In his autobiography he writes,”By the age of 12, I had put myself in compromising situations and faced fears that many people never face in a lifetime.” Following his father’s death, his mother was saddled with the burden of raising her children alone while trying to put her personal life back together. As Hill became more rebellious, she spent more time praying for him, always fearing she would find him dead of a drug overdose.

Hill eventually left home and traveled anywhere the drug scene drew him, sometimes sleeping in the streets. Most of his friends died from overdoses, accidents or were murdered, he said.

Through it all, Hill’s mother, a devout Lutheran, never lost faith he would someday return to his Christian roots.”I was broken-hearted and my heart was very heavy,”said the 75-year-old Ann Hill.”I had a couple of friends I could confide in, which helped. Each Sunday night I would go to … church and pray. It helped knowing people cared.” She believes Hill”had to hit rock bottom to get where he is today.” For Hill, the bottom came in October 1975, when he returned home to Huntsville to crash at his mother’s house.


It was there, while high, he said he heard a voice say,”Steve, this is it.”He began convulsing and thought he was about to die. His mother stayed with him as he went through what he calls”an incredible three days of hell on Earth.” On the third day, a Lutheran minister came to visit Hill and convinced him to put his faith in Jesus for salvation. At that moment, Hill said, he felt a transformation take place and a peace engulf him as he had never known.

Two weeks later, the police arrested Hill for outstanding warrants. He was taken to jail and faced a possible 25-year prison term.

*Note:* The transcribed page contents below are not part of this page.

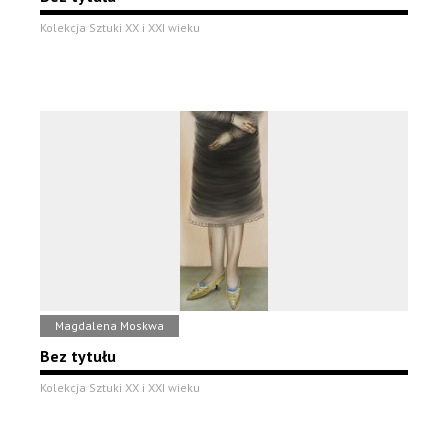
Kolekcja Sztuki XX i XXI wieku
Magdalena Moskwa
Bez tytułu
Kolekcja Sztuki XX i XXI wieku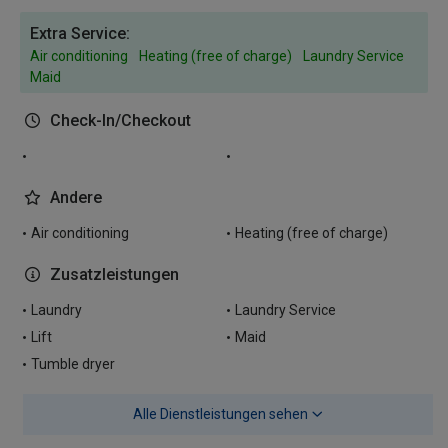
Extra Service:
Air conditioning
Heating (free of charge)
Laundry Service
Maid
Check-In/Checkout
Andere
Air conditioning
Heating (free of charge)
Zusatzleistungen
Laundry
Laundry Service
Lift
Maid
Tumble dryer
Alle Dienstleistungen sehen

Enter Jim Summers, who met Hill in the early 1970s while ministering in the streets of Huntsville. Seeing something worth redeeming in Hill, Summers asked a judge to turn Hill over to Outreach Ministries, a Christian drug-rehab program.

Hill still remembers the judge, who had sentenced him on numerous other occasions, saying,”Although it’s against my better judgment, I’m going to sentence you to Outreach Ministries. If you don’t make it there, you’re going straight to jail.” While few believed Hill’s conversion had staying power, Summers had faith in his new charge.”When Steve came into our program, he had his eyes set on the Lord,”said Summers, who frequently travels to Pensacola to help counsel new converts.”The ministry Steve has is awesome, and I truly feel honored to help him.” After graduating from Outreach, Hill entered Teen Challenge, a national Christian drug-rehab program founded by evangelist David Wilkerson. Hill was later selected to attend Wilkerson’s Bible College in Texas, where he met his future wife, Jeri, who had come from a similar background.

The couple married in Huntsville in 1979 and worked for Outreach Ministries. They later served churches in Florida, Argentina, Spain and Russia. The Hills have three children, all schooled at home.

Hill doesn’t know when the Pensacola revival will end, but he believes he’s been assigned the task by God.”I think I was chosen because God told me, `Steve, you’ve been faithful in the small things, so I can trust you in the big things,'”he said.”I’m not taking one drop of God’s glory because we are all dust. This is not about Steve Hill. It’s about saving souls.”